In some cases, like in the example above, attorney’s fees are also included in the losses and damages covered by an indemnification clause. In Maryland, unless an award of attorney’s fees is expressly included in a contract or authorized by law, it is difficult to recover attorney’s fees in court. Parties should not; therefore, assume that legal expenses related to a legal claim are covered by a general indemnification clause unless it is specifically included in the contract.
When you agree to hold another party harmless (“farmer agrees to . . . hold harmless. . . “) it means you are agreeing that the party is not liable for certain losses or damages outlined to the contract. Using the example above, the hold harmless language in the rental agreement is meant to prevent the farmer from successfully bringing a lawsuit against the rental company for damages related to the use of the rental equipment. The language of the hold harmless clause will dictate the scope of the liability protection.
An agreement to defend another party (“farmer agrees to . . . defend the rental company . . .”) is triggered when a claim is filed and a legal defense is required. The party who has agreed to the duty to defend will have an obligation to pay an attorney to defend the other party. In the example above, it means when the injured party brought the claim against the rental company the farmer had the legal obligation to pay a lawyer to defend the rental company. The duty to defend is often described as broader than the duty to indemnify, because it can result in financial consequences, regardless of the success of a claim. In many instances, the parties involved in a dispute prefer to control their own defense; therefore, both parties to an agreement should carefully consider whether they want a duty to defend in a contract.

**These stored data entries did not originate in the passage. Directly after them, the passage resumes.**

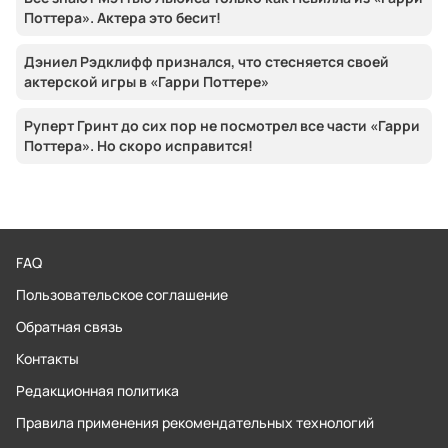
Поттера». Актера это бесит!
Дэниел Рэдклифф признался, что стесняется своей
актерской игры в «Гарри Поттере»
Руперт Гринт до сих пор не посмотрел все части «Гарри
Поттера». Но скоро исправится!
FAQ
Пользовательское соглашение
Обратная связь
Контакты
Редакционная политика
Правила применения рекомендательных технологий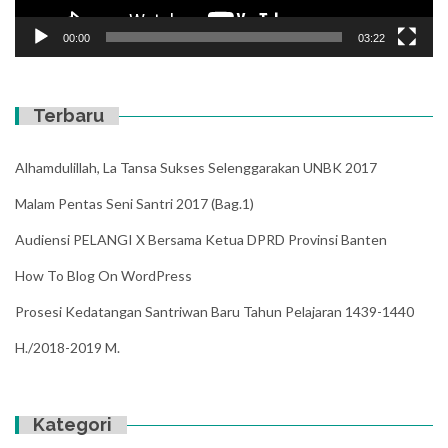
00:00
03:22
Terbaru
Alhamdulillah, La Tansa Sukses Selenggarakan UNBK 2017
Malam Pentas Seni Santri 2017 (Bag.1)
Audiensi PELANGI X Bersama Ketua DPRD Provinsi Banten
How To Blog On WordPress
Prosesi Kedatangan Santriwan Baru Tahun Pelajaran 1439-1440
H./2018-2019 M.
Kategori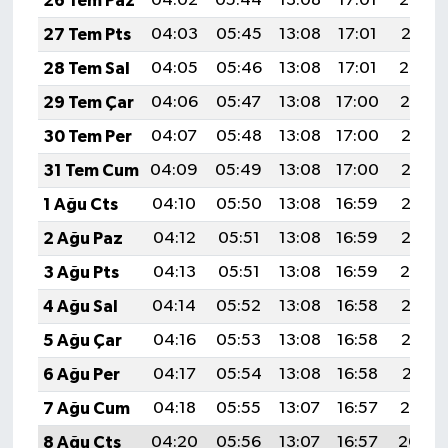
26 Tem Paz
04:02
05:44
13:08
17:01
20:22
27 Tem Pts
04:03
05:45
13:08
17:01
20:21
28 Tem Sal
04:05
05:46
13:08
17:01
20:20
29 Tem Çar
04:06
05:47
13:08
17:00
20:19
30 Tem Per
04:07
05:48
13:08
17:00
20:18
31 Tem Cum
04:09
05:49
13:08
17:00
20:17
1 Ağu Cts
04:10
05:50
13:08
16:59
20:16
2 Ağu Paz
04:12
05:51
13:08
16:59
20:15
3 Ağu Pts
04:13
05:51
13:08
16:59
20:14
4 Ağu Sal
04:14
05:52
13:08
16:58
20:13
5 Ağu Çar
04:16
05:53
13:08
16:58
20:12
6 Ağu Per
04:17
05:54
13:08
16:58
20:11
7 Ağu Cum
04:18
05:55
13:07
16:57
20:10
8 Ağu Cts
04:20
05:56
13:07
16:57
20:09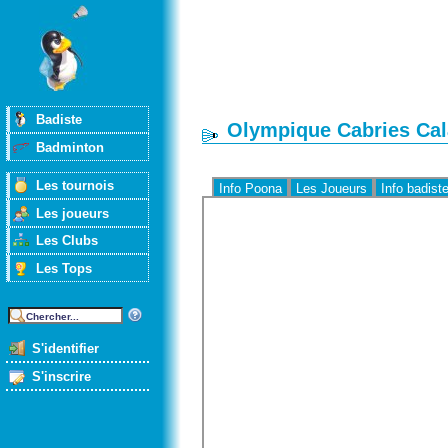
Badiste
Olympique Cabries Cal
Badminton
Les tournois
Info Poona
Les Joueurs
Info badist
Les joueurs
Les Clubs
Les Tops
S'identifier
S'inscrire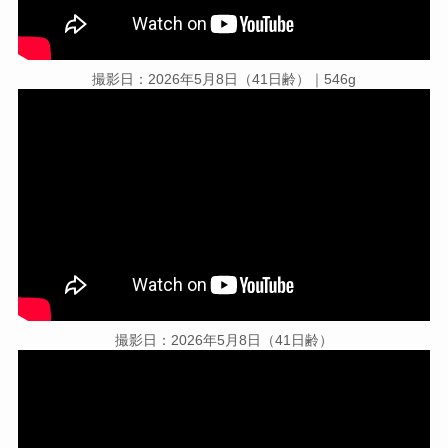
撮影日：2026年5月8日（41日齢）｜546g
撮影日：2026年5月8日（41日齢）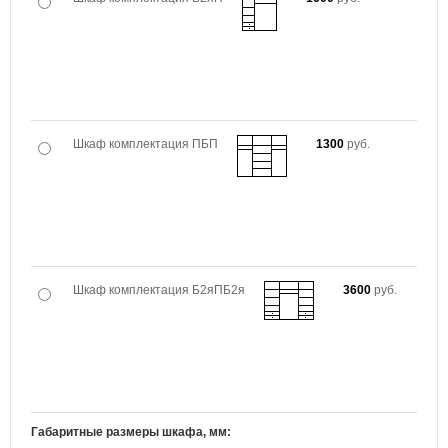
Шкаф комплектация ПБП
1300
руб.
Шкаф комплектация Б2яПБ2я
3600
руб.
Габаритные размеры шкафа, мм: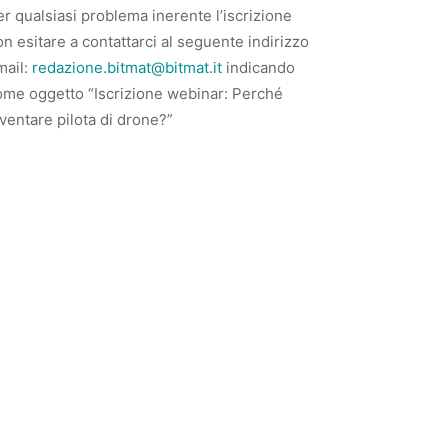
r qualsiasi problema inerente l’iscrizione
n esitare a contattarci al seguente indirizzo
mail:
redazione.bitmat@bitmat.it
indicando
ome oggetto “Iscrizione webinar: Perché
ventare pilota di drone?”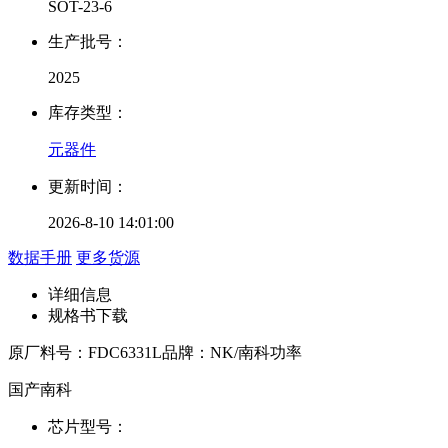
SOT-23-6
生产批号：
2025
库存类型：
元器件
更新时间：
2026-8-10 14:01:00
数据手册
更多货源
详细信息
规格书下载
原厂料号：
FDC6331L
品牌：
NK/南科功率
国产南科
芯片型号：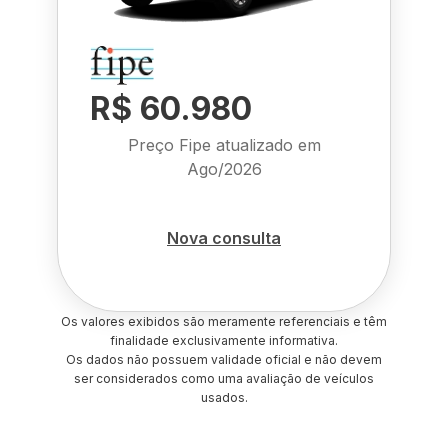
R$ 60.980
Preço Fipe atualizado em
Ago/2026
Nova consulta
Os valores exibidos são meramente referenciais e têm
finalidade exclusivamente informativa.
Os dados não possuem validade oficial e não devem
ser considerados como uma avaliação de veículos
usados.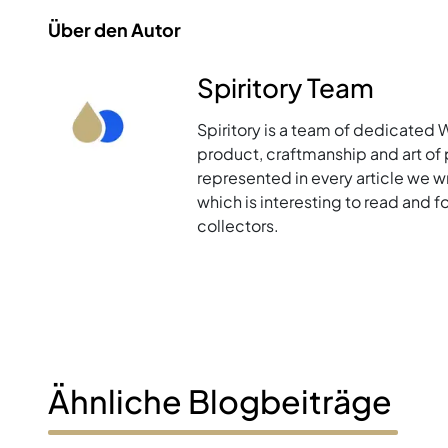
Über den Autor
Spiritory Team
Spiritory is a team of dedicated 
product, craftmanship and art of p
represented in every article we w
which is interesting to read and 
collectors.
Ähnliche Blogbeiträge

In addition to understanding and considering the duties to indemnify, hold harmless, and defend, parties to a contract will want to contemplate whether there are financial resources, be it from insurance or otherwise, to carry out the contractual obligations. If you are unsure if your existing insurance coverage will cover contractual obligations, be sure to have that conversation with your insurance carrier prior to execution of the contract. Further, it is also always a good idea to have your attorney review contracts prior to execution.